(Data excerpts)
- - -

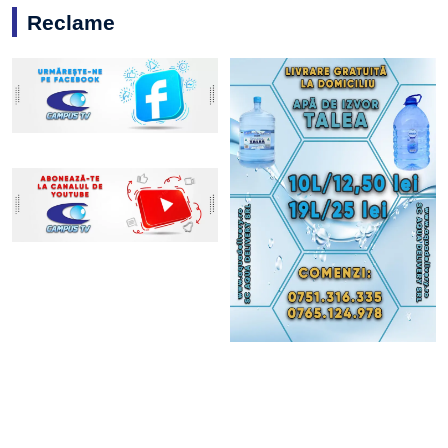
Reclame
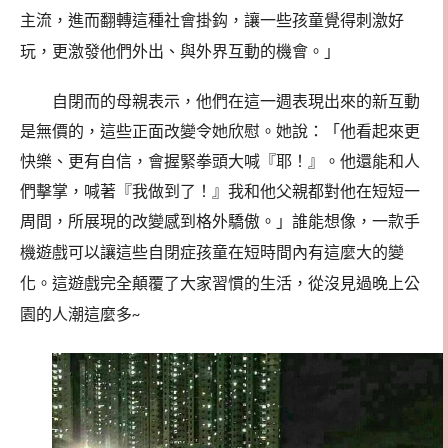
主流，進而翻轉這種社會掛鈎，讓一些孩童覺得刺激好
玩，更激發他們外出、與外界互動的機會。」
自閉而的母親表示，他們在這一週表現出來的新互動
是無價的，這些正面改變令她欣慰。她說：「他看起來更
快樂、更有自信，會握緊拳頭大喊『耶！』。他還能和人
們擊掌，喊著『我做到了！』我和他父親都對他在短短一
周間，所展現的改變感到格外驕傲。」
誰能想像，一款手
機遊戲可以讓這些自閉症孩童在短時間內有這麼大的變
化。這遊戲完全顛覆了大家習慣的生活，從沒見過晚上公
園的人潮這麼多
~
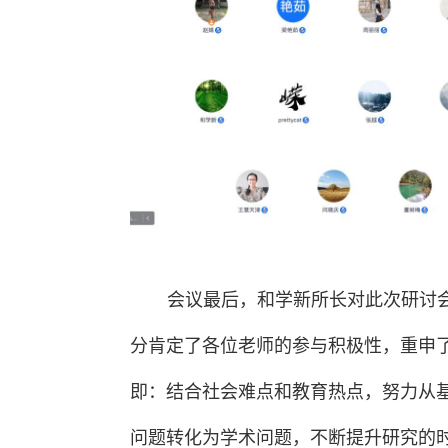
会议最后，和学新所长对此次研讨
分肯定了各位老师的参与积极性，重申
即：结合社会难点和教育热点，努力从
问题转化为学术问题，不断提升研究的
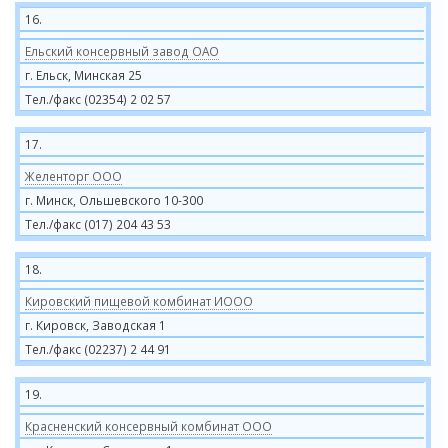
16.
Ельский консервный завод ОАО
г. Ельск, Минская 25
Тел./факс (02354) 2 02 57
17.
Желенторг ООО
г. Минск, Ольшевского 10-300
Тел./факс (017) 204 43 53
18.
Кировский пищевой комбинат ИООО
г. Кировск, Заводская 1
Тел./факс (02237) 2 44 91
19.
Красненский консервный комбинат ООО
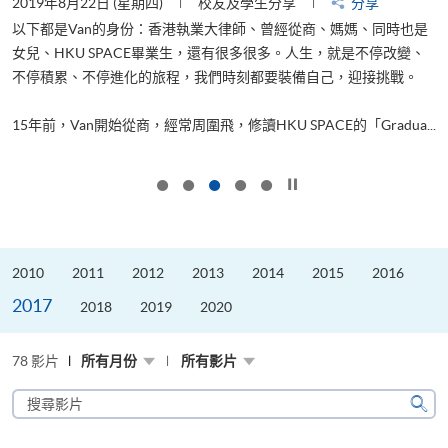
2019年8月22日 (星期四)
校友及學生分享
分享
2
以下都是Van的身份：香港執業大律師、曾經從商、媽媽、同時也是
女兒、HKU SPACE畢業生，還有很多很多。人生，就是不停改變、
求
不停積累、不停進化的旅程，我們時刻都要裝備自己，迎接挑戰。
H
也
理
.
15年前，Van開始從商，經常周圍飛，修讀HKU SPACE的「Gradua...
M
按下以暫停幻燈片
2010
2011
2012
2013
2014
2015
2016
2017
2018
2019
2020
78 影片
所有月份
所有影片
搜
尋
搜
影
尋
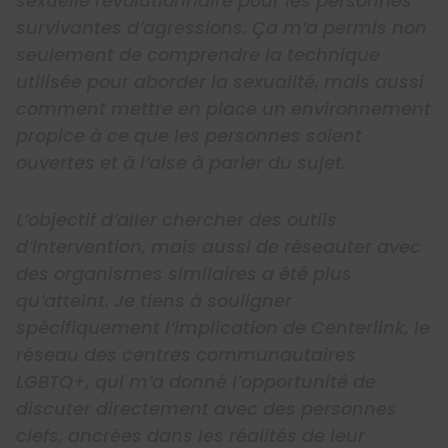
sexuelle révolutionnaire pour les personnes
survivantes d’agressions. Ça m’a permis non
seulement de comprendre la technique
utilisée pour aborder la sexualité, mais aussi
comment mettre en place un environnement
propice à ce que les personnes soient
ouvertes et à l’aise à parler du sujet.
L’objectif d’aller chercher des outils
d’intervention, mais aussi de réseauter avec
des organismes similaires a été plus
qu’atteint. Je tiens à souligner
spécifiquement l’implication de Centerlink, le
réseau des centres communautaires
LGBTQ+, qui m’a donné l’opportunité de
discuter directement avec des personnes
clefs, ancrées dans les réalités de leur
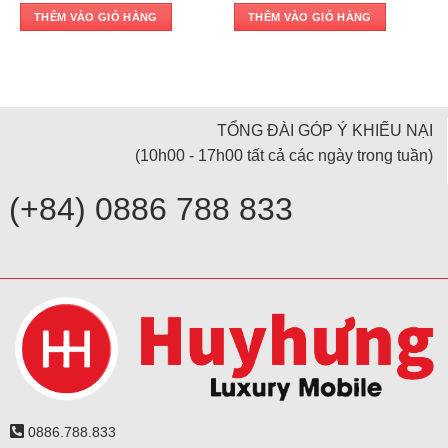
THÊM VÀO GIỎ HÀNG
THÊM VÀO GIỎ HÀNG
TỔNG ĐÀI GÓP Ý KHIẾU NẠI
(10h00 - 17h00 tất cả các ngày trong tuần)
(+84) 0886 788 833
0886.788.833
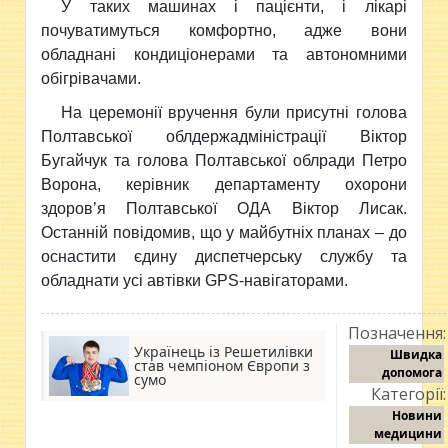
У таких машинах і пацієнти, і лікарі
почуватимуться комфортно, адже вони
обладнані кондиціонерами та автономними
обігрівачами.
На церемонії вручення були присутні голова
Полтавської облдержадміністрації Віктор
Бугайчук та голова Полтавської облради Петро
Ворона, керівник департаменту охорони
здоров’я Полтавської ОДА Віктор Лисак.
Останній повідомив, що у майбутніх планах – до
оснастити єдину диспетчерську службу та
обладнати усі автівки GPS-навігаторами.
Позначення:
Українець із Решетилівки
Швидка
став чемпіоном Європи з
допомога
сумо
Категорії:
Новини
медицини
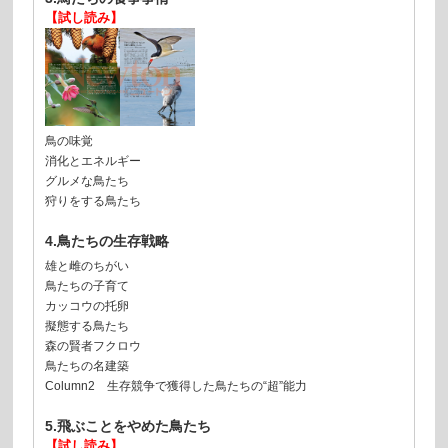
【試し読み】
鳥の味覚
消化とエネルギー
グルメな鳥たち
狩りをする鳥たち
4.鳥たちの生存戦略
雄と雌のちがい
鳥たちの子育て
カッコウの托卵
擬態する鳥たち
森の賢者フクロウ
鳥たちの名建築
Column2 生存競争で獲得した鳥たちの“超”能力
5.飛ぶことをやめた鳥たち
【試し読み】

- - -

Work instructions:
Check each line above for the string "personnes" and show the ones that have it.

Solution to this task:
sexuelle révolutionnaire pour les personnes
propice à ce que les personnes soient
discuter directement avec des personnes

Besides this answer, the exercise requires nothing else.